A three-judge bench, headed by Justice Ijazul Ahsan, and comprising Justice Jamal Khan Mandokhel and Justice Shahid Wahid said that in a judgment passed on an appeal of the Pakistan Tehreek-e-Insaf (PTI) against the Islamabad High Court’s judgment.
The judgment authored by Justice Jamal Khan set aside the IHC and the trial court’s verdicts endorsing Gill’s custody to the police despite allegations of torture and acquitted him from the high treason case. It ruled; “On the basis of the material available on the record, no case was made out against the petitioner.”
The judgment said; “The act of indulging its citizens in malicious and frivolous prosecution by the government without any substance on the plea that the thoughts are anti-State, amounts to undermining the constitutional command and as such, depriving citizens from their fundamental rights of freedom of movement, assembly, speech, and right to information.”
Such misuse of authority creates a sense of fear and insecurity in the society, which result into hatred against the State’s institutions. When citizens are put in fear, they cannot perform their functions freely, which amounts to preventing them from contributing towards the society in accordance with the Constitution, law and as per their conscience.

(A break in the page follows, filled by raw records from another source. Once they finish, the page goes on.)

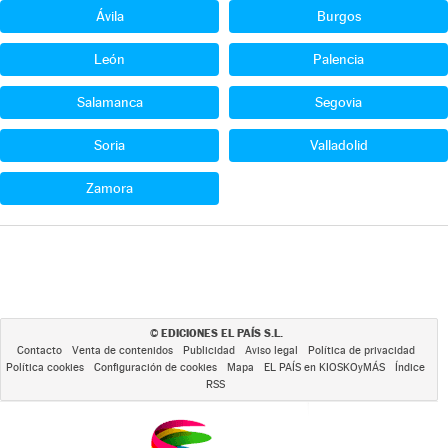
Ávila
Burgos
León
Palencia
Salamanca
Segovia
Soria
Valladolid
Zamora
EDICIONES EL PAÍS S.L.
©
Contacto
Venta de contenidos
Publicidad
Aviso legal
Política de privacidad
Política cookies
Configuración de cookies
Mapa
EL PAÍS en KIOSKOyMÁS
Índice
RSS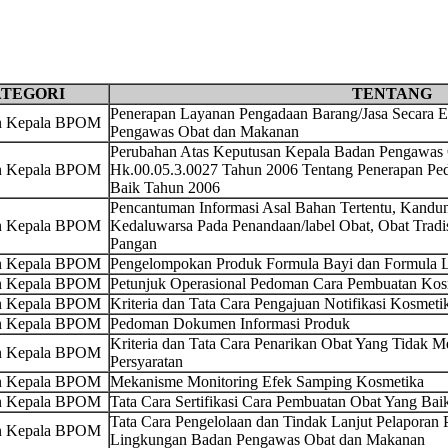
TEGORI
TENTANG
Penerapan Layanan Pengadaan Barang/Jasa Secara E
an Kepala BPOM
Pengawas Obat dan Makanan
Perubahan Atas Keputusan Kepala Badan Pengawas
an Kepala BPOM
Hk.00.05.3.0027 Tahun 2006 Tentang Penerapan P
Baik Tahun 2006
Pencantuman Informasi Asal Bahan Tertentu, Kandu
an Kepala BPOM
Kedaluwarsa Pada Penandaan/label Obat, Obat Trad
Pangan
an Kepala BPOM
Pengelompokan Produk Formula Bayi dan Formula L
an Kepala BPOM
Petunjuk Operasional Pedoman Cara Pembuatan Kos
an Kepala BPOM
Kriteria dan Tata Cara Pengajuan Notifikasi Kosmeti
an Kepala BPOM
Pedoman Dokumen Informasi Produk
Kriteria dan Tata Cara Penarikan Obat Yang Tidak M
an Kepala BPOM
Persyaratan
an Kepala BPOM
Mekanisme Monitoring Efek Samping Kosmetika
an Kepala BPOM
Tata Cara Sertifikasi Cara Pembuatan Obat Yang Bai
Tata Cara Pengelolaan dan Tindak Lanjut Pelaporan 
an Kepala BPOM
Lingkungan Badan Pengawas Obat dan Makanan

In such a hostile atmosphere, the media cannot also perform its functions freely, rather it will undermine the freedom of speech, expression, and access to information of the citizens, as guaranteed by the Constitution, resulting into mistrust in the institutions.
A democratic government is considered to be by the people, of the people and for the people. It must, therefore, develop an atmosphere of tolerance, to promote political and social justice; to create a habit of listening to healthy criticism, which is the beauty of democracy.
Thus, the government must accept the will of the people, instead of considering its critics and political opponents as enemy of the State, to avert hatred and mistrust of citizens upon the institutions, by refraining itself from misusing the power and authority and to avoid malicious, baseless and frivolous prosecution against its citizens.
The record reflects that vide a Notification No8/85/2020- Law dated 14.12.2020, the federal government has empowered the secretary to file complaints on its behalf, against a person(s) for the offences mentioned in section 196.
Admittedly, the secretary did not file any complaint against the petitioner, rather, the FIR was registered against the main accused under the said sections by the magistrate after getting permission from the secretary, through a letter dated 09.08.2022. The secretary being a delegate himself, has no jurisdiction to re-delegate the authority to anyone else.
In the present case, the FIR was registered with permission of the secretary without considering the provisions of Section 196 of the Code that no Court shall take cognizance of any offence punishable under the above-referred sections of the PPC. Neither an FIR can be registered nor can a permission from the secretary justify the act of the Magistrate.
As contemplated in Section 196 of the Code, no Court shall take cognizance of the offences of the PPC, mentioned therein, unless upon a complaint filed by the authorities concerned, therefore, the trial court had no jurisdiction to take cognizance of sections 121-A, 124, 153-A, and 505 of the PPC, on the basis of the FIR, hence, the judicial proceedings initiated by it to the extent of such offences are coram non judice.